(Saved entries)
● ● ● ● ●

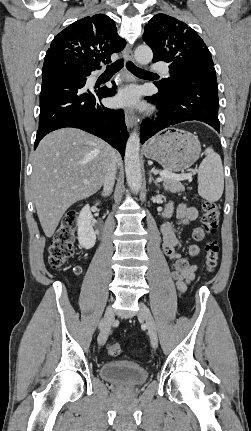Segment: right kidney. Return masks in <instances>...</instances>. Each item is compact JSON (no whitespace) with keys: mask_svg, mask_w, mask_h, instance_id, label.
Listing matches in <instances>:
<instances>
[{"mask_svg":"<svg viewBox=\"0 0 251 431\" xmlns=\"http://www.w3.org/2000/svg\"><path fill=\"white\" fill-rule=\"evenodd\" d=\"M92 218L90 206L87 204L82 208L77 219L78 241L80 246L86 250L91 249L96 242V234L91 224Z\"/></svg>","mask_w":251,"mask_h":431,"instance_id":"obj_1","label":"right kidney"}]
</instances>
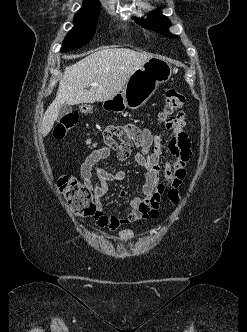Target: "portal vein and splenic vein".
Masks as SVG:
<instances>
[{
  "label": "portal vein and splenic vein",
  "instance_id": "18ae733b",
  "mask_svg": "<svg viewBox=\"0 0 247 332\" xmlns=\"http://www.w3.org/2000/svg\"><path fill=\"white\" fill-rule=\"evenodd\" d=\"M90 86H98V83H89Z\"/></svg>",
  "mask_w": 247,
  "mask_h": 332
}]
</instances>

● ● ● ● ●

Problem to work on: Please print an exact copy of the records, with no pictures.

Task output:
Segment: right kidney. Return masks in <instances>...</instances>. Each item is compact JSON (no whitespace) with keys: mask_svg, mask_w, mask_h, instance_id, label.
Listing matches in <instances>:
<instances>
[{"mask_svg":"<svg viewBox=\"0 0 251 431\" xmlns=\"http://www.w3.org/2000/svg\"><path fill=\"white\" fill-rule=\"evenodd\" d=\"M92 218L90 206L87 204L82 208L77 219L78 241L80 246L86 250L91 249L96 242V234L91 224Z\"/></svg>","mask_w":251,"mask_h":431,"instance_id":"obj_1","label":"right kidney"}]
</instances>
Target: "portal vein and splenic vein".
Masks as SVG:
<instances>
[{
  "label": "portal vein and splenic vein",
  "instance_id": "18ae733b",
  "mask_svg": "<svg viewBox=\"0 0 247 332\" xmlns=\"http://www.w3.org/2000/svg\"><path fill=\"white\" fill-rule=\"evenodd\" d=\"M90 86H98V83H89Z\"/></svg>",
  "mask_w": 247,
  "mask_h": 332
}]
</instances>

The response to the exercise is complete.